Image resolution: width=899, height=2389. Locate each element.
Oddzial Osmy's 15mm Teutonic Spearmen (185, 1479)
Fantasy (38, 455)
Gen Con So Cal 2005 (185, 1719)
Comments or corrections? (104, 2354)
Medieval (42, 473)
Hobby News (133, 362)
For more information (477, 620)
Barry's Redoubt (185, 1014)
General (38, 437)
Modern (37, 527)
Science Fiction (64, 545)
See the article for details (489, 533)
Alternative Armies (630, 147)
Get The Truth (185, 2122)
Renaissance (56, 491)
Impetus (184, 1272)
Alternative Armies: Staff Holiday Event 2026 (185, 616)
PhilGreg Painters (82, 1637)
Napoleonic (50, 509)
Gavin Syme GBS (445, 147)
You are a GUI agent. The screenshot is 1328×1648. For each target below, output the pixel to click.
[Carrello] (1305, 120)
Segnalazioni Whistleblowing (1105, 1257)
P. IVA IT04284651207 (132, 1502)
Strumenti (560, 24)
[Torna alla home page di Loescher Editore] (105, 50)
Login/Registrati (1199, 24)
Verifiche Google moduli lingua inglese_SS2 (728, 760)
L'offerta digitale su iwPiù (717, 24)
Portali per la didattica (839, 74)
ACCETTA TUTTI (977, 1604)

### WHAT THE EXERCISE ASKS
Across the records above, tally the lines that contain "Alternative" and give the result as a number alone.

### EXERCISE RESPONSE
2